Entre abril y mayo nos prometimos con Álvaro Fuentes volver al Festival como en 2006. Hubo que acomodar fechas, arreglar cuestiones del laburo, hacer una precisa logística. En eso entra en escena Federico Vicente, un auténtico genio “logístico”, agobiado de trabajar 12 horas corridas un mes completo sin franco, en la Feria del Libro Infantil en el Pasaje Dardo Rocha. Inmediatamente sumamos a Fede. Días anteriores nos reunimos a planear el viaje y entre ocurrencias despilfarradas con cervezas y ron cubano, cual si fuera un ritual iniciático, salió a la luz del lenguaje un héroe mítico al que llamamos “Capitán Pillo”. Federico Vicente, Capitán Pillo desde ahora, con su ascendente gourmet, con su magia culinaria siempre activa y nunca virtual, transformó carísimas pizzas y hamburguesas insanas por baratísimos risottos y paellas realizados con elementos frescos y naturales, metáforas y charlas interminables y aburridísimas sobre las películas vistas por almuerzos concretos y cenas tangibles. Con la incorporación de Capitán Pillo a nuestras filas completamos un sólido equipo: garantizamos no sólo darle de comer al cerebro, como seguirá diciendo mi amiga Nati Sinnombre en Valencia, sino, algo mucho más fundamental, al estómago.


Pero como había Capitán Pillo también tenía que existir su costado dialéctico, negativo, los famosos antihéroes. Ni alcanzamos a salir del departamento de Luro y Santiago del Estero cuando aparecieron entre risotadas los “Punki Panza”, unos seres cuasi parasitarios que se proclamaron inmediatamente “aprendices de Capitán Pillo”, que gozaban de un sarcástico sentido del humor, aunque poco reproducible en este momento.

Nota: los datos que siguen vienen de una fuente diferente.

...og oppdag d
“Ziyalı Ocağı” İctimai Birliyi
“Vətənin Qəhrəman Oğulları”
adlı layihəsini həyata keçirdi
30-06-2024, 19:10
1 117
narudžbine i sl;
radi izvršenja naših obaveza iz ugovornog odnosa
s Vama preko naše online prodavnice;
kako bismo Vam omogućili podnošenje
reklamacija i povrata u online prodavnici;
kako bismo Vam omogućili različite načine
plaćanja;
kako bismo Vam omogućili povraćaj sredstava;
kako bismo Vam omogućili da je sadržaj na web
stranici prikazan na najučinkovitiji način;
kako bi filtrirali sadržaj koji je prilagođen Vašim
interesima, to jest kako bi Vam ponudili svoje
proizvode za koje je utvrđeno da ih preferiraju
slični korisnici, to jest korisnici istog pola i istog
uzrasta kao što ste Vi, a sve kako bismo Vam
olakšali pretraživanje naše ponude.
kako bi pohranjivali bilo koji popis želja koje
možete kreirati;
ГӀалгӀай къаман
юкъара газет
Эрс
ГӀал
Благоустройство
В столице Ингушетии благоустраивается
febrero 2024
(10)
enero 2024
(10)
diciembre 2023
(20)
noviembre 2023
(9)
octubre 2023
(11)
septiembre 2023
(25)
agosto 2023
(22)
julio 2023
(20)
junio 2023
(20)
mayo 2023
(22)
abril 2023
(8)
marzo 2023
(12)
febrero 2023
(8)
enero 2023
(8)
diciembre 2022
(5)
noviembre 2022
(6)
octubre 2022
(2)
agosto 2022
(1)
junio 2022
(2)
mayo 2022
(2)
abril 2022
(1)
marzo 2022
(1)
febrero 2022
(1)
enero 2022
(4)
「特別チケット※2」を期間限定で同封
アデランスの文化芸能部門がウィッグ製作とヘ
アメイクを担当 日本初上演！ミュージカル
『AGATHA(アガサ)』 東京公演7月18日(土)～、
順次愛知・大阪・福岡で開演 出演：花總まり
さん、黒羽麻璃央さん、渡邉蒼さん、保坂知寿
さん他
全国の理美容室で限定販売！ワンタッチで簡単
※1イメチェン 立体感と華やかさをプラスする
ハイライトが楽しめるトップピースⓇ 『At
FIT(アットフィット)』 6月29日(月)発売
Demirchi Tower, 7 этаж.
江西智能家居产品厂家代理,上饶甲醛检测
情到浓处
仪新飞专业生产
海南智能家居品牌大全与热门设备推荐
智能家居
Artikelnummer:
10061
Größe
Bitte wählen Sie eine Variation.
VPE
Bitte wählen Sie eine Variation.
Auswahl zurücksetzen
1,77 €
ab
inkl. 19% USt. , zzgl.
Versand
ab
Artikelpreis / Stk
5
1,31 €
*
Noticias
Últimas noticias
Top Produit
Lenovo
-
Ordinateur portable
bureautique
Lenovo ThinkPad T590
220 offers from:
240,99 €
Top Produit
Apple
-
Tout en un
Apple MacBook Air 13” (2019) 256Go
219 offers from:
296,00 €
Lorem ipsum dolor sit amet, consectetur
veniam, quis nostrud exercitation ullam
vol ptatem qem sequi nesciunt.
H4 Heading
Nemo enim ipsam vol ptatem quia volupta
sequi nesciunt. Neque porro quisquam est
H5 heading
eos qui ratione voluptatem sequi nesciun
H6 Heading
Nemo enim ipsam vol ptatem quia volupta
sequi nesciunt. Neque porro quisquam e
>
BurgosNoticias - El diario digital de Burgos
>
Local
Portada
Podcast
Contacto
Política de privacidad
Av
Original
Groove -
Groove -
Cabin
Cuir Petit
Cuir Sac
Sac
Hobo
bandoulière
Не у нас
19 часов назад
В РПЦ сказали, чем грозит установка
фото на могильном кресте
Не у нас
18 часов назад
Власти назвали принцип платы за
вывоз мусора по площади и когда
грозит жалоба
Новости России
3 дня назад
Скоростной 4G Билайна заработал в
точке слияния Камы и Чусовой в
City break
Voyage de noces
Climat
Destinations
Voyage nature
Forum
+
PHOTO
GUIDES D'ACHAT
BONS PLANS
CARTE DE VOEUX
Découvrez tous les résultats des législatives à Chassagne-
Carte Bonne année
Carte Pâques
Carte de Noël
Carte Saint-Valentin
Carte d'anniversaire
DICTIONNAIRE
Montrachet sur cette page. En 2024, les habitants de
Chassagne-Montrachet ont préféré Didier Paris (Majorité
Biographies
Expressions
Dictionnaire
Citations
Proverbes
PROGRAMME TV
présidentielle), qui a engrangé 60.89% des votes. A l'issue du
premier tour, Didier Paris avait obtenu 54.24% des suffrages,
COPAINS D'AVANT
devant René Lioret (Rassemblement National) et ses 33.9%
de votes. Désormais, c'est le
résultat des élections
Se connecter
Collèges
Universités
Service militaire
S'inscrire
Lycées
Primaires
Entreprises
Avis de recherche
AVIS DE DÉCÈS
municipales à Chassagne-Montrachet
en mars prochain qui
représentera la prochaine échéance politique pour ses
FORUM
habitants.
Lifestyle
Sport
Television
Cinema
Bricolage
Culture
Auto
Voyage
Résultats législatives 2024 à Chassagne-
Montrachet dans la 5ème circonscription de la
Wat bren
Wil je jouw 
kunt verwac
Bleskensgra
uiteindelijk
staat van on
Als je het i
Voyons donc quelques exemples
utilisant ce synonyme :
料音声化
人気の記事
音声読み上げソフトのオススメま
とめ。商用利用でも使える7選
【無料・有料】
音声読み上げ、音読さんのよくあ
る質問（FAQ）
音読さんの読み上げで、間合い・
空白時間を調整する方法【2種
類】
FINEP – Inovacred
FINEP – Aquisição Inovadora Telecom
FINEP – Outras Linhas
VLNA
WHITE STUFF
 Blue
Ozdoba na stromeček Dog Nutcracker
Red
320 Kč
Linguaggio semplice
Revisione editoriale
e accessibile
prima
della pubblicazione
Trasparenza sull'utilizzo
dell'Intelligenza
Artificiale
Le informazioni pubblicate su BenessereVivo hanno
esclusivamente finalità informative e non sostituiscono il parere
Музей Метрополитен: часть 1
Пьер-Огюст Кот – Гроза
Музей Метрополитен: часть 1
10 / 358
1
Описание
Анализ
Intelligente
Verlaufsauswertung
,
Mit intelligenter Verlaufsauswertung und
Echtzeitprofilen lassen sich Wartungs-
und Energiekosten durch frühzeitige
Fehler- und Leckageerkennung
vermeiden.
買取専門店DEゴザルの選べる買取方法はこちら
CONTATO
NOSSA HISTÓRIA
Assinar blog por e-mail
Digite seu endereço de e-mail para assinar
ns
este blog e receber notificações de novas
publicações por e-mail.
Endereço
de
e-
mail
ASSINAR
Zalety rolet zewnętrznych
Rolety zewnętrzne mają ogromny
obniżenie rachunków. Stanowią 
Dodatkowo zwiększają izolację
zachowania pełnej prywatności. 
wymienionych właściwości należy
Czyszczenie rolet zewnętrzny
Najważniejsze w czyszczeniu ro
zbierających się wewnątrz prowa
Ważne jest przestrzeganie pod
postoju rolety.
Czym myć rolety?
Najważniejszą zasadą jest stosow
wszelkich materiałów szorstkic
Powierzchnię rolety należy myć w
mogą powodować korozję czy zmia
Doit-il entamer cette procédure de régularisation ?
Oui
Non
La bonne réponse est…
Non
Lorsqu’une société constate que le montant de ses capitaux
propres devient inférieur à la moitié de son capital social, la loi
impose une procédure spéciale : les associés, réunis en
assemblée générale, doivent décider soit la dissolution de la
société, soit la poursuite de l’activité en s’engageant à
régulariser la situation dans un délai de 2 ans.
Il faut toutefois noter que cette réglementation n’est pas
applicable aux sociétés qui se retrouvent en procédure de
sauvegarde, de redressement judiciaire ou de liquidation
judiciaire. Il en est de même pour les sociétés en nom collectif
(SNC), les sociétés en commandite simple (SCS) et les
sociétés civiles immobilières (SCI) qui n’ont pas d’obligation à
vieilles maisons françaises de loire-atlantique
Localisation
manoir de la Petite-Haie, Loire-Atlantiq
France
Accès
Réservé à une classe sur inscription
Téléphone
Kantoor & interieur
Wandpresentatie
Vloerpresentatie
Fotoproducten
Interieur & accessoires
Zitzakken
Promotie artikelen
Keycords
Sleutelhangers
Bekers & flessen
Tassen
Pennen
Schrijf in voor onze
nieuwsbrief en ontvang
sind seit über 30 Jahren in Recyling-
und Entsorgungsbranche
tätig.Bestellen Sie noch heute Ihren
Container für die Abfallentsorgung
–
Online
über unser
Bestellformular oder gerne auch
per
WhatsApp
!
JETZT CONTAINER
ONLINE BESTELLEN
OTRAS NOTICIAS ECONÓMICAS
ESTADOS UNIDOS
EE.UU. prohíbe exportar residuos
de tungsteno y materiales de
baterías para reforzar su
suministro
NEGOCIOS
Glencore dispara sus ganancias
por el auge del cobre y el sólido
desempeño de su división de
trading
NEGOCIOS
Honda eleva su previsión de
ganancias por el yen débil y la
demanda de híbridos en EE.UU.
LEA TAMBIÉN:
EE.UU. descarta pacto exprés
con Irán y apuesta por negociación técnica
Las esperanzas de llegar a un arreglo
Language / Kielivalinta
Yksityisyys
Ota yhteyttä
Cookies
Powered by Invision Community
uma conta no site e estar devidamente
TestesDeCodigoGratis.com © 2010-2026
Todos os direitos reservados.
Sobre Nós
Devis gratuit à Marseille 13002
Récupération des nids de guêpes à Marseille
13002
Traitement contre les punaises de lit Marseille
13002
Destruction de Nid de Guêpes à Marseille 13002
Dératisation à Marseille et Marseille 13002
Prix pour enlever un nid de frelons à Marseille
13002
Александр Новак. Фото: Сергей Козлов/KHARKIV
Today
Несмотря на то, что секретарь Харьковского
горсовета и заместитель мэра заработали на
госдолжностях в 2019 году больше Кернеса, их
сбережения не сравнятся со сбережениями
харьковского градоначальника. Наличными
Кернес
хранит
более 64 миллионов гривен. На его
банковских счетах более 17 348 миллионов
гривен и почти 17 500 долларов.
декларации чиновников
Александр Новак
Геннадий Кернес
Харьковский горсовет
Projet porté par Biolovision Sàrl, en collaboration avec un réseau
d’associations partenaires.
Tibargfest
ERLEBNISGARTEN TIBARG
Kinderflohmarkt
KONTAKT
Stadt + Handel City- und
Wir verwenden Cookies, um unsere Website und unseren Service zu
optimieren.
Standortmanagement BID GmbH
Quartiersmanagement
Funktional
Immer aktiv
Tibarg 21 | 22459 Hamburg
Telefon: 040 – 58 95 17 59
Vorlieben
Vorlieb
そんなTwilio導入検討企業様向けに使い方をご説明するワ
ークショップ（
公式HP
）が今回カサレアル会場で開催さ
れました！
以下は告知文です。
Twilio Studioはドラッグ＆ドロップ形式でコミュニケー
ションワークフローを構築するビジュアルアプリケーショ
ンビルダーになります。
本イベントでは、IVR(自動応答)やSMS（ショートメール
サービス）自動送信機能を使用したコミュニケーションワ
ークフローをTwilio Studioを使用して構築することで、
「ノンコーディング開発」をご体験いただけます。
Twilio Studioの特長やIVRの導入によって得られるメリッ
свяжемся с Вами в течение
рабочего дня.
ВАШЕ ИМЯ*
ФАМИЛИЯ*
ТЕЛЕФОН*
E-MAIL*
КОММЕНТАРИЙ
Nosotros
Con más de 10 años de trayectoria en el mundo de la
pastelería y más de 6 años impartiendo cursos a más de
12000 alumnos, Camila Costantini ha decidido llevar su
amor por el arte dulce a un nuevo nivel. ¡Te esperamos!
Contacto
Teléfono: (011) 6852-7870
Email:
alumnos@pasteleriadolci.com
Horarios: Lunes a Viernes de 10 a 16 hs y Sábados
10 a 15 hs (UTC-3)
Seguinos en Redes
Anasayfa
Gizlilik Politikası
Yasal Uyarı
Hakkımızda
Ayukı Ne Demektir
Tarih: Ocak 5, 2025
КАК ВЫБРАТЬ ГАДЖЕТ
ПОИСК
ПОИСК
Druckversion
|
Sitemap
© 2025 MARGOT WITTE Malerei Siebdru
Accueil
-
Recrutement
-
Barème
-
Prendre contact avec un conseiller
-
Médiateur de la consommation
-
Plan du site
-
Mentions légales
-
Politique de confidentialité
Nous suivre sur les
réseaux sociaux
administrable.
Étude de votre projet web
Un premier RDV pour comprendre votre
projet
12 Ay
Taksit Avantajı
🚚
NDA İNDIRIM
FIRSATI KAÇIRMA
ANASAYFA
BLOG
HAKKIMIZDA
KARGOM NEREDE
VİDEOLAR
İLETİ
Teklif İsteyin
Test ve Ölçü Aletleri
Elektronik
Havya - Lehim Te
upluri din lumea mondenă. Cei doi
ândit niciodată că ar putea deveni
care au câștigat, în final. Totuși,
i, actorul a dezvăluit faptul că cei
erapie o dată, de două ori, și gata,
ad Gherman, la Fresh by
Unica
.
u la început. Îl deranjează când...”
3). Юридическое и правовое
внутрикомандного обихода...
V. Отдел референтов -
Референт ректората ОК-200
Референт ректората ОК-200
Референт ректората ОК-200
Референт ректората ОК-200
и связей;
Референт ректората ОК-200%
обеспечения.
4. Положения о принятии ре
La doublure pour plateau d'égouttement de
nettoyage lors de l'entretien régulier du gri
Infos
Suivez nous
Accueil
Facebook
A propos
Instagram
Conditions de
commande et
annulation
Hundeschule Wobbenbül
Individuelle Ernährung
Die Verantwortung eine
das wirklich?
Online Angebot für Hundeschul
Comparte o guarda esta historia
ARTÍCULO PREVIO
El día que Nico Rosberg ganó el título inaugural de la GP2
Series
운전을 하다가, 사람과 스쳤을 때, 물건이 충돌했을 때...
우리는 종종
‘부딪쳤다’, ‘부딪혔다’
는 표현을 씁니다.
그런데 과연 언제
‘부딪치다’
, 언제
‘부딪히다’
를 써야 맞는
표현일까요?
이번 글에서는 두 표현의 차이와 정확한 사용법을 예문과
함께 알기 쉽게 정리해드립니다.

Así es como nuestra travesía por Mar del Plata arrancó bien lejos del cine, pues, si bien llegamos el día de la inauguración, ese día proyectaban unas pocas películas y ya no quedaban entradas. Pero eso nunca nos importó. Sin lamentarnos, agradeciendo al cosmos que la llovizna paraba y las nubes comenzaban a disiparse, que parecía por fin salir el sol o la luna, arrancamos a la playa con una conservadora llena de latas de cervezas y el ukelele bajo el brazo. La vida nos sonreía, las contracciones del diafragma nos acompañaban mientras avanzábamos por la Costanera escuchando I wanna be your boyfriend de Ramones en el aparato telefónico que llevaba dentro de su bolsillo Capitán Pillo. Las risotadas se prolongarían en el horizonte marítimo, como si entrada la cuarentena todavía habitáramos la “edad del pavo”.


Se dice de Kierkegaard que era una persona piadosa, afable, amistosa, con mucho sentido del humor y la ironía, una especie de bromista, de tal manera que volvía insospechable sus profundas cavilaciones sobre el sentido de la existencia, la angustia, la melancolía y la muerte por las que fuera reconocido en el mundo filosófico y literario. Este doble carácter de Kierkegaard, esta especie de “dobladillo” de la existencia, esa diferencia entre el afuera y el adentro, también estaba presente en las risotadas que nos provocaba la creación de “Capitán Pillo y los Punki Panza” y cada una de sus andanzas performativas. La experiencia cercana de la muerte, que a mí me había acompañado buena parte del año y que a mi amigo Álvaro lo venía acompañando durante esos días en que convalecía su abuela, la querida Perla Zagalsky, también nos acompañó curiosamente con las películas que pudimos ver. Elegidas al azar, a su manera todas remitían al tema del duelo y de la muerte. Así es como también lo superficial estaba en lugar de lo profundo y las risas y el buen humor amortiguaban un dolor subterráneo, que se trasladaba junto nuestro en el horizonte marítimo. Qué más decir, si mientras salía a la luz con cierto aire de cómic la idea preformativa de “Capitán Pillo y los Punki Panza”, fallecía Stan Lee, el genio de Marvel.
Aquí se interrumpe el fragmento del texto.